What Drives Our Research?
Our research is primarily driven by three components, data science thinking, real world issues, and opportunities for innovation and exploration of theoretical gaps.
Data science thinking, a crucial skill in data science, drives us to dive deeper into scientific cognitive paradigms and thinking patterns, statistics, computational and analytical thinking and systems, analytics and design architectures, frameworks and processes.
We explore real world issues as they are relevant to open complex data and behavior and systems in many different fields including business, finance, education, the public sector, industrial industries, economies and more.
Opportunities for innovation and the exploration of theoretical gaps are explored and analyzed in existing systems of statistics, data and intelligence sciences and computing for distinct issues, gaps and challenges.
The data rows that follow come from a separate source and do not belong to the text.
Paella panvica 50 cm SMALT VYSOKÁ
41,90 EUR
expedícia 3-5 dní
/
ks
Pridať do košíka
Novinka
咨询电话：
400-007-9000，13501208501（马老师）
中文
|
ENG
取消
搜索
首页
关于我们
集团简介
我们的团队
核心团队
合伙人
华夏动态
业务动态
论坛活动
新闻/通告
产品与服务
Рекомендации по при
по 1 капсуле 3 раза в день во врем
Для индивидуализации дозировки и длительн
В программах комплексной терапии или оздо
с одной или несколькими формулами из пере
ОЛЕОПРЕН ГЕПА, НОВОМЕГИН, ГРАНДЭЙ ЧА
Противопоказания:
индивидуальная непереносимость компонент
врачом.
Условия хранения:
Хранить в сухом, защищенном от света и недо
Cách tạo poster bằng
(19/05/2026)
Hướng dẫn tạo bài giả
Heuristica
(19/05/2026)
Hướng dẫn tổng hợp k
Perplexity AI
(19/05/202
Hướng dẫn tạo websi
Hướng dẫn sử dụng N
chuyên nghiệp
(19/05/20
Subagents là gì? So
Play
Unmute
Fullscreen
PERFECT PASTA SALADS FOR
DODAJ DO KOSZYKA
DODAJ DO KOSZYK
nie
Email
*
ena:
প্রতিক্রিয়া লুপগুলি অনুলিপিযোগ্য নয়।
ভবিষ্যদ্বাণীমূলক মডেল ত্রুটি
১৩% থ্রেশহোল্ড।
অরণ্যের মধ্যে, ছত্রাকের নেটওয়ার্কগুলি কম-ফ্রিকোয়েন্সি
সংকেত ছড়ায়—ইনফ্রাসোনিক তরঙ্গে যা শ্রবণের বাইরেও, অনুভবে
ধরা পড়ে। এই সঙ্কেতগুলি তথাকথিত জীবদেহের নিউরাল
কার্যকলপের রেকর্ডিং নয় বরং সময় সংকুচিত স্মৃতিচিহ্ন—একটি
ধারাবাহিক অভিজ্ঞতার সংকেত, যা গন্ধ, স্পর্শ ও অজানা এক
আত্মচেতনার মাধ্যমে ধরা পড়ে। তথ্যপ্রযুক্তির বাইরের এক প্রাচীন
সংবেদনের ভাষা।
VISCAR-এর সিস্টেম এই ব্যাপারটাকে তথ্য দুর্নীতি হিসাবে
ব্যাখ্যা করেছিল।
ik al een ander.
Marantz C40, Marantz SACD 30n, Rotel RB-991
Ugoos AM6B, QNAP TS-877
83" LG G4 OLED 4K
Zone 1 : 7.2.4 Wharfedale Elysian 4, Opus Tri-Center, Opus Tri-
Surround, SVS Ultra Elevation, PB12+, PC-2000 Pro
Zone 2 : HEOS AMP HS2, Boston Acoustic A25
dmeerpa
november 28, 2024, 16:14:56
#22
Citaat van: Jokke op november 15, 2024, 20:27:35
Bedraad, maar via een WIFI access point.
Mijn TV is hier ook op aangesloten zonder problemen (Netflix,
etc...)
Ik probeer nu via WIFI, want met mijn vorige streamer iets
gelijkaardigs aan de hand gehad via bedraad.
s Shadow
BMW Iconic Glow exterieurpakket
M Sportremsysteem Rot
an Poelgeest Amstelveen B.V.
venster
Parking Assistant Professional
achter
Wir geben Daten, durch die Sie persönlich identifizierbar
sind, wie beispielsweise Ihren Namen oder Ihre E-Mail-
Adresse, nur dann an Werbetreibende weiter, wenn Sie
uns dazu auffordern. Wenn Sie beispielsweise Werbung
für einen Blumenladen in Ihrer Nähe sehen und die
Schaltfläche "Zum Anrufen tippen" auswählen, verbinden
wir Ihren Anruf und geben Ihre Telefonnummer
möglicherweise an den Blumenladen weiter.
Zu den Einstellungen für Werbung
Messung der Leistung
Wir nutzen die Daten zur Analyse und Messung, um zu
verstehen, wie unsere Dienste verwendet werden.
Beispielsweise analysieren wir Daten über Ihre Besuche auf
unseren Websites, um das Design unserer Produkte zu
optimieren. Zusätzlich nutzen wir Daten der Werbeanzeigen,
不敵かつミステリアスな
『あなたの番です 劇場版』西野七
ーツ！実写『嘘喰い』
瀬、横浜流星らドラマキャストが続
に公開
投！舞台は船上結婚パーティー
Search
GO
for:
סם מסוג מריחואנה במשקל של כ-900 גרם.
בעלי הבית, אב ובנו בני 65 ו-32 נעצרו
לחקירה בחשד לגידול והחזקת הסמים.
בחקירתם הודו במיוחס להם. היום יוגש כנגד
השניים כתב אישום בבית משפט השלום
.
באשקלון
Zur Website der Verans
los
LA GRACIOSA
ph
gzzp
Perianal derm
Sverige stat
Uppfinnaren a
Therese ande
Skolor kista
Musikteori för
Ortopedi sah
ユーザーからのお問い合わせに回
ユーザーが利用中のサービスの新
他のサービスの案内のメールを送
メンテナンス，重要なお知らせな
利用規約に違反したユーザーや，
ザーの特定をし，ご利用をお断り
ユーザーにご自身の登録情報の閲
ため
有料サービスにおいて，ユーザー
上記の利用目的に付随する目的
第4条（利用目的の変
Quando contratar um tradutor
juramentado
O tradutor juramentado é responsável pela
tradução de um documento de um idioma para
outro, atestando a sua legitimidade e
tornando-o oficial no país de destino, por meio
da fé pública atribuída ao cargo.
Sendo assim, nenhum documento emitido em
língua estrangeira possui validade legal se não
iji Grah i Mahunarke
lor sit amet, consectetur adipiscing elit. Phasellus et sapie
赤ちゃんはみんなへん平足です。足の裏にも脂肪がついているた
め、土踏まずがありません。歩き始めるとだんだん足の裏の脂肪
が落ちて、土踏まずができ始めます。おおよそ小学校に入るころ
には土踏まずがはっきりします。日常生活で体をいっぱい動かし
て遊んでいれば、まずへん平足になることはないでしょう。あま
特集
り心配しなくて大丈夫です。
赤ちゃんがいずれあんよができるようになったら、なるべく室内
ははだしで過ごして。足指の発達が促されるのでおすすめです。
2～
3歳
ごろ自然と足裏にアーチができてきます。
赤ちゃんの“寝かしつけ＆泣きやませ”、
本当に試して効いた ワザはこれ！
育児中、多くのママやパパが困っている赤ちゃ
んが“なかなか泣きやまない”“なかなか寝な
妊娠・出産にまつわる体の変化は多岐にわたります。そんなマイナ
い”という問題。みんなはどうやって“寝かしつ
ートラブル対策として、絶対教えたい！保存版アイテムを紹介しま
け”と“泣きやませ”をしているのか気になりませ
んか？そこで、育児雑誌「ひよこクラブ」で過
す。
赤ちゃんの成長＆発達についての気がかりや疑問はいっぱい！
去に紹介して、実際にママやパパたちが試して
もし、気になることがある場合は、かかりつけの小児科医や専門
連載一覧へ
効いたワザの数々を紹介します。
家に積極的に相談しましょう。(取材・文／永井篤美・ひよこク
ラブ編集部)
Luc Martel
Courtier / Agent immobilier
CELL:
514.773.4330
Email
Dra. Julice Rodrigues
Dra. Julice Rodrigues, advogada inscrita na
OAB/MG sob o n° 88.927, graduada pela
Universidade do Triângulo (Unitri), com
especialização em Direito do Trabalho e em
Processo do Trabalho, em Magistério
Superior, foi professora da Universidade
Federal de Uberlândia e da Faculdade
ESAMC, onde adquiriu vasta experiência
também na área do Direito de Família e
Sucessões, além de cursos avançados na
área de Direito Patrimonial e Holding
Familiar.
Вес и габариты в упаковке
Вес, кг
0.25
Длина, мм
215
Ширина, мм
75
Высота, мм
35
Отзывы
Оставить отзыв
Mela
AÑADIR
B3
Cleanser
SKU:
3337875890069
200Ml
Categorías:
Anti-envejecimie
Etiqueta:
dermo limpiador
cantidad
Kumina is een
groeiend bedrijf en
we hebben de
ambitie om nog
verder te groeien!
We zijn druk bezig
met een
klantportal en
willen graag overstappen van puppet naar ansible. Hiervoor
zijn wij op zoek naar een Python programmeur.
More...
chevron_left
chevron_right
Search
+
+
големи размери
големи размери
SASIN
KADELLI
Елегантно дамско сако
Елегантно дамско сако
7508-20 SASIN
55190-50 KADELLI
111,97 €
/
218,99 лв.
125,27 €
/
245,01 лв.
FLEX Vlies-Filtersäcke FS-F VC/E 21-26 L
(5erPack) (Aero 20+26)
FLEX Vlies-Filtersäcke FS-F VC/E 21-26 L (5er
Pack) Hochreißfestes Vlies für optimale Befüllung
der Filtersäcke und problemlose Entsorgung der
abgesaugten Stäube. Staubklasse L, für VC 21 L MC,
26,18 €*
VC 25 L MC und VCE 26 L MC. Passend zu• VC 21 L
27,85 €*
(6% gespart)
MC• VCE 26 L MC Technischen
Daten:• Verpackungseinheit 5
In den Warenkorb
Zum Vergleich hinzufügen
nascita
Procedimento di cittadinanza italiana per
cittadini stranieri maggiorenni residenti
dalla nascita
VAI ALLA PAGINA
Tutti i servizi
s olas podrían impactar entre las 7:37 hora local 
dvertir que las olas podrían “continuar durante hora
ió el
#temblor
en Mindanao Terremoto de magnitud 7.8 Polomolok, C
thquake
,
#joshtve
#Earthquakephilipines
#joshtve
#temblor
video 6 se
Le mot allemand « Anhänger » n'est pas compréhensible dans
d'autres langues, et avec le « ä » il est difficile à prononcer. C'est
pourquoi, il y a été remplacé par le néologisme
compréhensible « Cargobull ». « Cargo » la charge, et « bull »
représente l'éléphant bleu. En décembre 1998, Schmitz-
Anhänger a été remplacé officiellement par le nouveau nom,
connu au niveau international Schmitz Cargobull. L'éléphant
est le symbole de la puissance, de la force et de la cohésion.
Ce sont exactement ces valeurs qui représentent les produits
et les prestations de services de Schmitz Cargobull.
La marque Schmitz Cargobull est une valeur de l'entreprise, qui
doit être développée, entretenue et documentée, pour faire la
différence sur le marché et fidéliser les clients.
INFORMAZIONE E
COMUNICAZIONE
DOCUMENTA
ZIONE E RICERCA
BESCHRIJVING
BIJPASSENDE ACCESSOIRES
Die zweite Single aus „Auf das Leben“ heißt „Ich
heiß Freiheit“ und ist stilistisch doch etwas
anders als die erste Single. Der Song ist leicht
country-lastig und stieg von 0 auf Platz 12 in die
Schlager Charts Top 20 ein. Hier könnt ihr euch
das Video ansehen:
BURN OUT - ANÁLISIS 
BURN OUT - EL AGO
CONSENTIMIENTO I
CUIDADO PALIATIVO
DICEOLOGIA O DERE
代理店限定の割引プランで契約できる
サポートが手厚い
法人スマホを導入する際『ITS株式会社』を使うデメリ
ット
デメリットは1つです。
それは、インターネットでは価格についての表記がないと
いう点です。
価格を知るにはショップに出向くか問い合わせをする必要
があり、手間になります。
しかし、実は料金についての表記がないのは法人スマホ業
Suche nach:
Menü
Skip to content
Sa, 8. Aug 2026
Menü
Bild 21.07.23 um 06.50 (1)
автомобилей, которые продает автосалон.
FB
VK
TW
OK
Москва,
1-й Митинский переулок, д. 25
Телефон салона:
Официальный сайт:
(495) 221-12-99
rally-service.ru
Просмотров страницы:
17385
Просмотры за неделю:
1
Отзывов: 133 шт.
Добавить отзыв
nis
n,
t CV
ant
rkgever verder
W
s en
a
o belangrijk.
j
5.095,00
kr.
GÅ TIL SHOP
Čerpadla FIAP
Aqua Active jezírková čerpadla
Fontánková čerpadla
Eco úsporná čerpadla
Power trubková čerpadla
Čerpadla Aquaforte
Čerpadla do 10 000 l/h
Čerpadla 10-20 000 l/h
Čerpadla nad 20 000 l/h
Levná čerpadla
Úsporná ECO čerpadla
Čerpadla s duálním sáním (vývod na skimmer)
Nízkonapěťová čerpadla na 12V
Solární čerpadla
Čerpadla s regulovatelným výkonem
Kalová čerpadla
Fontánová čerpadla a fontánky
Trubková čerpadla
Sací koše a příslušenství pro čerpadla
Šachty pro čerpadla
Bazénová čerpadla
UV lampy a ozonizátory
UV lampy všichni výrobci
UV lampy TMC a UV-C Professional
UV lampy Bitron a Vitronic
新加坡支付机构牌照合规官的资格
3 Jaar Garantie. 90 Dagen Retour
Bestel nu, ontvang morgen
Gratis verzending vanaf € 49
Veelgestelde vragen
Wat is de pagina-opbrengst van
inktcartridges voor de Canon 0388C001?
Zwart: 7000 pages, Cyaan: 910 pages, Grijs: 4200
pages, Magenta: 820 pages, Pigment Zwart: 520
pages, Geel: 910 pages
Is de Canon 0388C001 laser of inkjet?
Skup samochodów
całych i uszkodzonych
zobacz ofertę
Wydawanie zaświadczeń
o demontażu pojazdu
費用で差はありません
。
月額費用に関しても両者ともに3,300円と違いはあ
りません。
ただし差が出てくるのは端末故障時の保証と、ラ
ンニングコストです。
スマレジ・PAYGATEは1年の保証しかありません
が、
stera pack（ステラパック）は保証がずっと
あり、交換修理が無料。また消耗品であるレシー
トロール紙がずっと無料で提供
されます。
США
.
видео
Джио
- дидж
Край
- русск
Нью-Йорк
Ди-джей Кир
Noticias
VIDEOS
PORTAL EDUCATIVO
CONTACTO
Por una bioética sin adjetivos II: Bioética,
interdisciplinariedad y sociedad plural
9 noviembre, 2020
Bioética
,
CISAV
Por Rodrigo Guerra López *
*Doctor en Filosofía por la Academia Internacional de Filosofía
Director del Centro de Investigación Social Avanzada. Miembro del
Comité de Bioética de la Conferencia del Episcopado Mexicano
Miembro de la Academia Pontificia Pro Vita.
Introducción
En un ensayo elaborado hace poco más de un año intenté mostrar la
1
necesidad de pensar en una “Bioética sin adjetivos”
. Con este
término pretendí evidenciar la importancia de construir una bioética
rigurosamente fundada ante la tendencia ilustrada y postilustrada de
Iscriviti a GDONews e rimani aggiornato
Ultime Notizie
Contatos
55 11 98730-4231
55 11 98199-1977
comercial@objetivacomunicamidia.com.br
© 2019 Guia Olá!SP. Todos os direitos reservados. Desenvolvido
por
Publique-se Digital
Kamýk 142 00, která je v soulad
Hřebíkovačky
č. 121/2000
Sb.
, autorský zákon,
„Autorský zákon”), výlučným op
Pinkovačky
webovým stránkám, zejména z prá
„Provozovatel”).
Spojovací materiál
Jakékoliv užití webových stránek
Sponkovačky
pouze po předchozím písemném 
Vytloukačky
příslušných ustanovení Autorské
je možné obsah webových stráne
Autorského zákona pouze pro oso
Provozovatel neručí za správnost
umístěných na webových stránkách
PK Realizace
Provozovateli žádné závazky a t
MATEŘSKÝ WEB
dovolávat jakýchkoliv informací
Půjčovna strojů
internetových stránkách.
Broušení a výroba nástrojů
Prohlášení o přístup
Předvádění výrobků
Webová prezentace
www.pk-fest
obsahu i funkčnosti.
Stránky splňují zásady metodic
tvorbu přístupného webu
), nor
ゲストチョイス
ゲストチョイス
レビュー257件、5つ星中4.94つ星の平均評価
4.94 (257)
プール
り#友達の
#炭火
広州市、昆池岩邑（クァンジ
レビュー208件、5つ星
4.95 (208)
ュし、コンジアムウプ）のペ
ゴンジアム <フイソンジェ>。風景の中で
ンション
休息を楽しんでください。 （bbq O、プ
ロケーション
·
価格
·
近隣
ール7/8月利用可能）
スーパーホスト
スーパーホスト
Our Current Data Science Research
Our research center has been exploring newfound broad and unique matters related to data science, artificial intelligence, analytics and machine learning such as the following.

Data science and intelligent science topics including original research, machine learning, artificial intelligence, document understanding, information retrieval, recommendations and complex systems.
X-complexities and X-intelligences such as behavior complexity/intelligence, domain complexity/intelligence, involving data complexity/intelligence, organizational complexity/intelligence, network complexity/intelligence, human complexity/intelligence, social complexity/intelligence and economic complexity/intelligence.
Complex data including multi-source and cross-domain data, non-IID data, high-dimensional data, imbalanced and inadequate data, incorrectly structured data, noisy and redundant data, outlying data and networking data.
Complex behaviors such as prediction, modeling, intervention, analysis and the management of individual and group occurring and non-occurring behaviors of humans, living systems and other related systems.
Complex systems such as design, modeling, analysis, evaluation, and the enhancement of artificial and natural systems by data science and artificial intelligence.
Enterprise Data Research
Enterprise data is being adopted at a rapid rate by decision makers, data managers, innovators and leaders in competitive fields among others. Data science and intelligence science are now more than ever playing an increasingly important role in this process to facilitate advanced decision-making to propel organizations and industry bodies ahead of competitors. The research center team at Ernesto.Net is highly effective in leveraging our findings for the benefit of those that work with us. We do this via:
Knowledge and support to design, apply, manage, review and streamline enterprise data for the benefit of decision-making, opportunity assessment, planning, processes and more.
Capabilities and skills to effectively plan, organize, implement and enhance enterprise data science systems, processes, models and the way it is applied.
Experience and qualification necessary for the up-and-coming data scientists and industry professionals via superior education in the form of courses, workshops and training to advance the field and its applications.